Tom Jones has been holding the floor for two hours before the first fan-flung item hits the stage. However, tonight’s Jones audience place flowers rather than hurling knickers. If the spectacle of him being pelted with underwear by screaming women will probably follow him to the grave, the Welshman has repeatedly reinvented himself from a club-singing lothario. With hips thrusting to varying degrees, he’s sung every genre from rock’n’roll to easy listening and remade Prince’s Kiss with sampling pioneers the Art of Noise. The recent triptych of albums, culminating in Long Lost Suitcase recasts him yet again, with gravitas-laden confessionals.
Now 75 (“I can’t believe it”), this unusually intimate show sees another shift – to garrulous raconteur – as he first talks about his life (and new autobiography) with interviewer Matt Everitt. Some of Jones’ stories (his working-class roots, childhood TB, friendships with Elvis and Sinatra) are well-worn, but the detail isn’t. Some are rip-roaringly saucy, not least the one about his first experience of masturbation: gazing at the half-naked female in Waterhouse’s painting, Echo and Narcissus, upon which the famed Jones honourable member “suddenly had a mind of its own”.

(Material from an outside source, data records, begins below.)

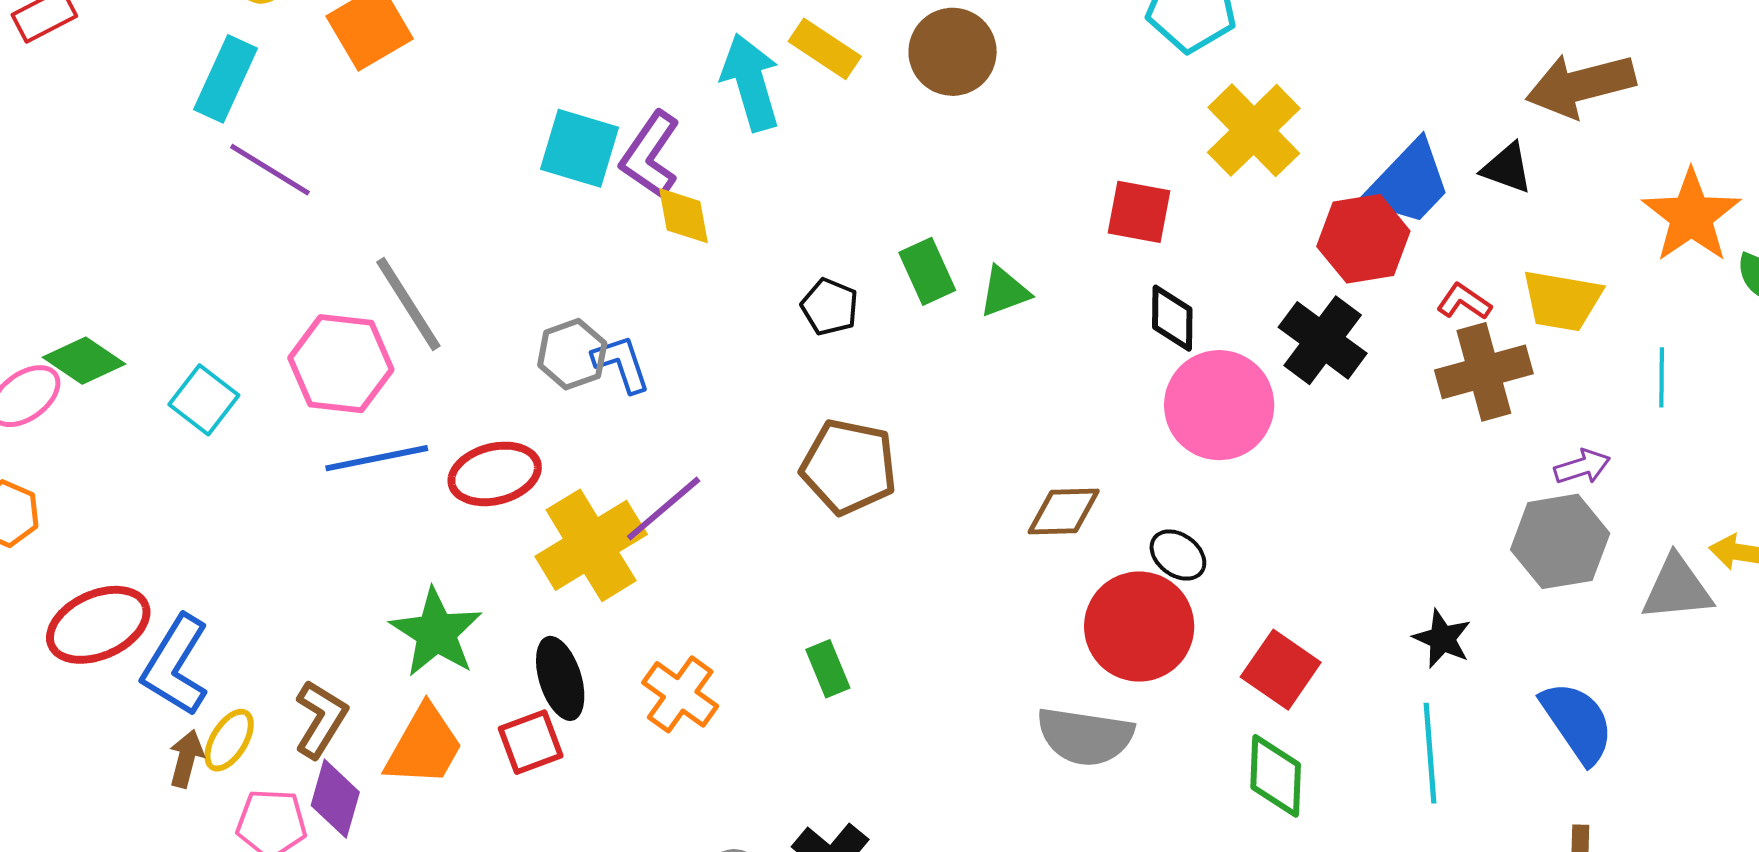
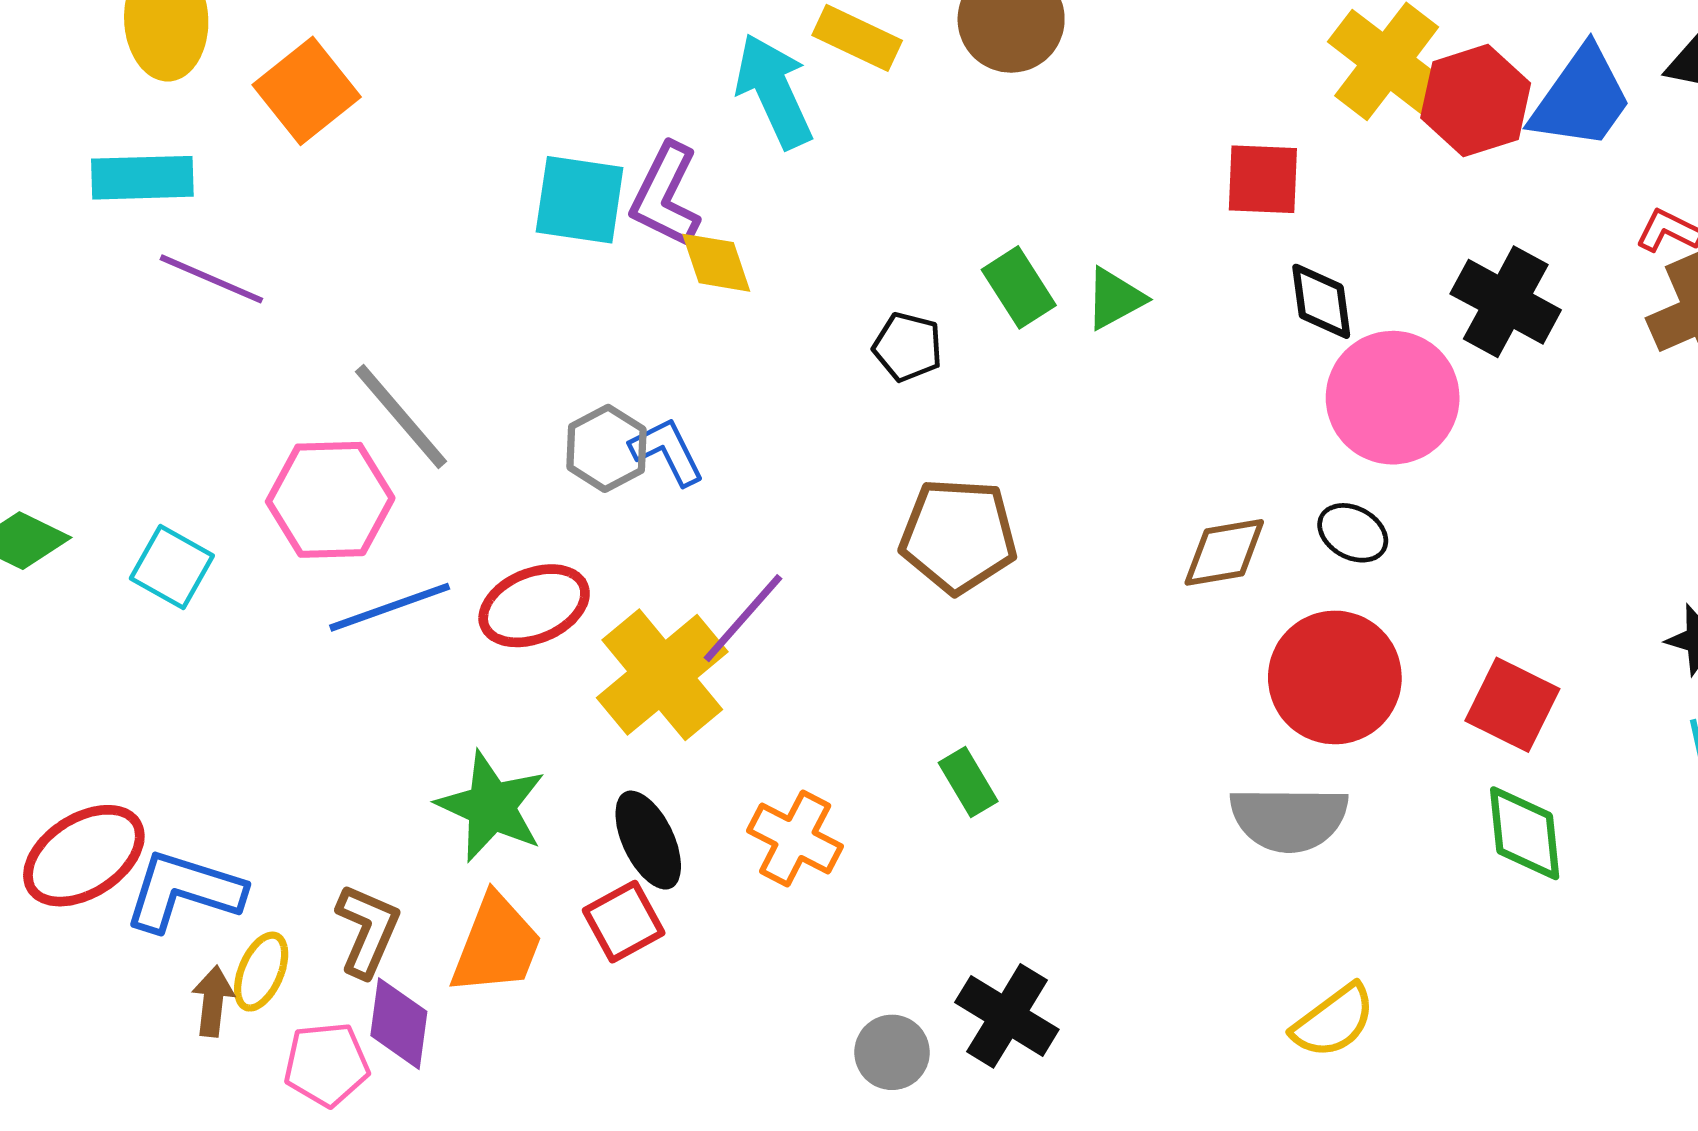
cyan rectangle: (226, 79) -> (142, 178), turned 72
red hexagon: (1363, 239) -> (1476, 101), moved
black ellipse: (1178, 555) -> (1353, 533), moved
blue L-shape: (176, 665) -> (184, 891), turned 84

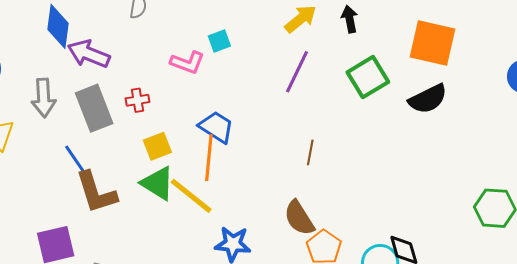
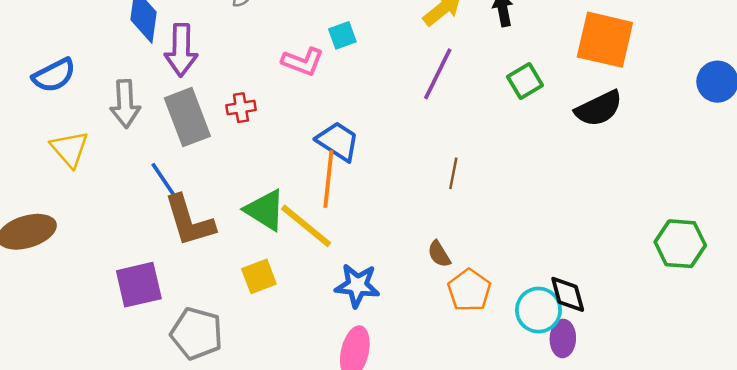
purple arrow: (89, 54) -> (181, 50), turned -111
green square: (368, 77) -> (525, 81), size x0.7
yellow square: (157, 146) -> (259, 276), moved
brown semicircle: (299, 218) -> (439, 254), size x0.6

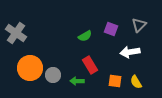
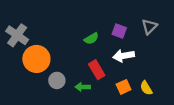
white arrow: (130, 52) -> (124, 56), moved
orange circle: (30, 68) -> (36, 59), moved
orange square: (115, 81) -> (124, 87), turned -32

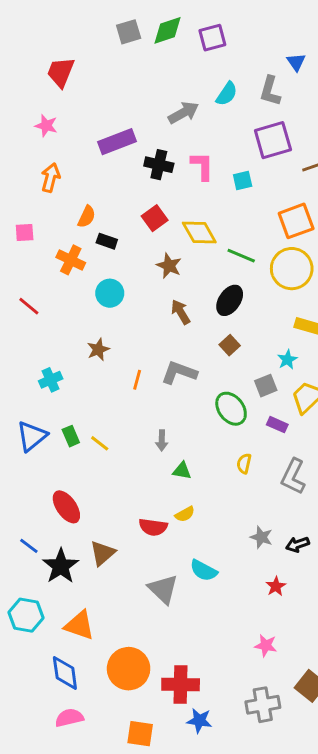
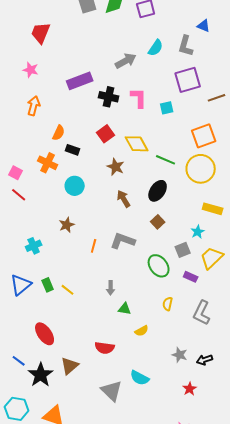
blue triangle: (296, 62) -> (204, 26), turned -32
pink square: (25, 233) -> (16, 173), moved, turned 32
yellow semicircle: (185, 514) -> (142, 331), moved

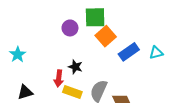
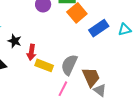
black star: (75, 67) -> (15, 41), moved

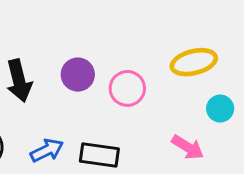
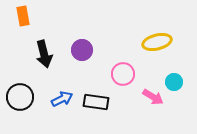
pink circle: (127, 88) -> (123, 74), moved
cyan circle: (220, 109) -> (174, 82), moved

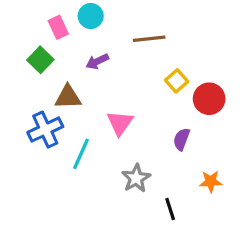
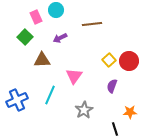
yellow square: (177, 81) -> (109, 60), moved
blue cross: (45, 130) -> (17, 100), moved
black line: (170, 209) -> (115, 129), moved

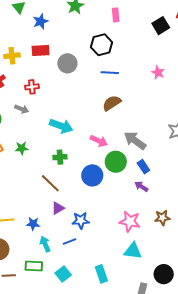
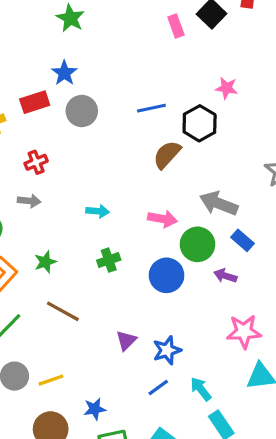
pink rectangle: (116, 15) -> (176, 26), moved
blue star: (41, 21) -> (64, 73), moved
black hexagon: (102, 45) -> (200, 123), moved
cyan arrow: (61, 126) -> (98, 211), size x0.6
brown line: (50, 183) -> (63, 311), moved
purple arrow: (141, 186) -> (225, 276), moved
blue star: (33, 224) -> (95, 409), moved
cyan arrow: (45, 244) -> (201, 389), moved

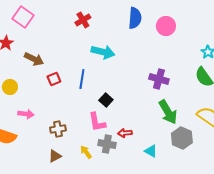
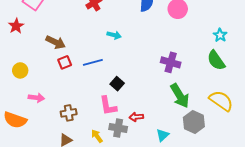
cyan arrow: (103, 52) -> (114, 35), size x0.6
brown arrow: (34, 59) -> (56, 42), moved
blue line: (82, 79) -> (93, 62), turned 66
cyan triangle: (151, 151) -> (163, 135), turned 48

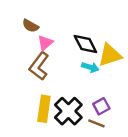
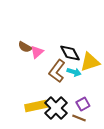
brown semicircle: (31, 26) -> (25, 47), moved
brown L-shape: (39, 66) -> (57, 71), moved
yellow rectangle: (44, 109) -> (36, 106), turned 70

He returns – possibly after a cold shower – to perform the songs he’s talked about, and standing feet in front of that famous voice is like facing a force 10 vocal gale. Songs range from a new bossa nova arrangement of 1965’s It’s Not Unusual to what he calls “hot gospel”. He turns pantomime hero/villain when the audience boo the BBC’s The Voice, which recently sacked him, to which he cheekily dedicates Why Don’t You Love Me Like You Used to Do? He’s at his consummate best, though, as a mature interpreter of songs. Informed by experiences of mortality and that friendship with the King, he remakes Gillian Welch’s Elvis Presley Blues into a tour de force of electronica, mourning and emotion. Similarly, Jones stunningly peels back the layers of guilt and self-doubt in Bob Dylan’s What Good Am I? Through it all, he rarely shuts up – whooping “Oh yeah!” off mic – and has clearly never lost the simple joy of singing. Perhaps, in his darker moments, he might miss the knickers, but there’s a lovely moment in Leonard Cohen’s Tower of Song. When Jones gets to the line “I was born with the gift of a golden voice”, the audience spontaneously cheer.